Bell’s ad agency ‘got sloppy,’ says Middleton
Cossette Communications Group Inc. has taken a hit to its reputation after dropping the ball as the creator of English-language ads for Bell Canada and losing the account to tiny upstart Grip Ltd., reported the Globe and Mail May 8. Bell ads in English Canada have generally failed to go over, said Alan Middleton, marketing professor at York University’s Schulich School of Business. The latest series of television spots – featuring a boy instructing his younger brother in the advantages of Bell products by resorting to sometimes mean trickery – are a textbook example of so-called “video vampire,” where what’s on the screen “totally overshadows the message,” he said. Middleton said he believes Cossette “got sloppy, got sucked into the Bell bureaucracy vortex and didn’t show very good judgment on creative work.”
West thunders over East at football bowl
The Record (Kitchener, Cambridge and Waterloo) featured a photo May 10 of Josh Martyr (No. 32) of York University Lions struggling for a few more yards for the East in the second annual East West Bowl of the Canadian Interuniversity Sports, held at University Stadium in Waterloo on May 8. Martyr is a fourth-year kinesiology student at York.
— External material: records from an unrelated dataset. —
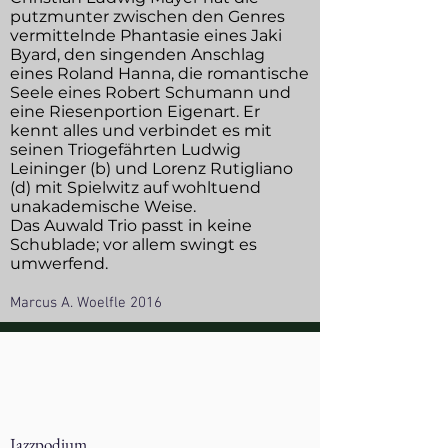
putzmunter zwischen den Genres
vermittelnde Phantasie eines Jaki
Byard, den singenden Anschlag
eines Roland Hanna, die romantische
Seele eines Robert Schumann und
eine Riesenportion Eigenart. Er
kennt alles und verbindet es mit
seinen Triogefährten Ludwig
Leininger (b) und Lorenz Rutigliano
(d) mit Spielwitz auf wohltuend
unakademische Weise.
Das Auwald Trio passt in keine
Schublade; vor allem swingt es
umwerfend.
Marcus A. Woelfle 2016
Jazzpodium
Tuba player to reprise Birth of the Cool
The Birth of the Cool will be reborn in Peterborough June 11 when a group of city musicians perform the jazz recording that forever changed the sound of the music genre, reported the Peterborough Examiner May 8. A nonet Moodswings and Friends, including Justin Hiscox on tuba, will perform all the music from the Miles Davis recording June 11 at the Market Hall. Hiscox, formerly an instructor in York University’s Music Department, is currently working on two musicals and doing a lot of compositions for modern dance.
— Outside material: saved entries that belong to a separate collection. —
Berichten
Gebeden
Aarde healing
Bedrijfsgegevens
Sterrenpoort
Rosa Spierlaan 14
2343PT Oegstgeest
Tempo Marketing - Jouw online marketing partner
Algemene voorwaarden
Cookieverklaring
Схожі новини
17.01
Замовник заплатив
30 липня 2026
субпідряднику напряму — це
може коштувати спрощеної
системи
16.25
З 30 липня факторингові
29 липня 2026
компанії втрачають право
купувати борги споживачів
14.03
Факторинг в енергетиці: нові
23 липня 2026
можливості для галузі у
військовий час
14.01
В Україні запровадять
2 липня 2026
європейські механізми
Will York scientists find water?
It’s millions of miles from Earth, but with each day, Mars is coming within closer reach of Canadians and a trio of York University space scientists are leading the way there, reported the North York Mirror May 8. Allan Carswell, Diane Michelangeli and Peter Taylor are involved in a 2007 mission to Mars, a $325-million NASA project dubbed the Phoenix.
Carswell, founder and chair of Optech Incorporated, is behind the technology that will look for clouds, dust, ice, fog and anything else in the Martian atmosphere. Using Optech’s renowned LIDAR technology (light detection and ranging), short pulses of laser light will detect particles or gases in the atmosphere up to 20 kilometres away. Used for things like 3D-laser mapping, LIDAR is what landed Carswell a job as principal investigator for the original 2001 mission, as well as a spot on the 2007 team, said the Mirror. “The idea of a Scout mission is more of a bottoms-up approach, scientists suggesting what they want to do, as opposed to NASA saying ‘We want to have these things done, do them and tell us what’s involved,'” Carswell said from Optech’s headquarters near Keele Street and Steeles Avenue. The only direction from NASA is the mission’s main directive: follow the water. The story also featured photos of Carswell and Michelangeli.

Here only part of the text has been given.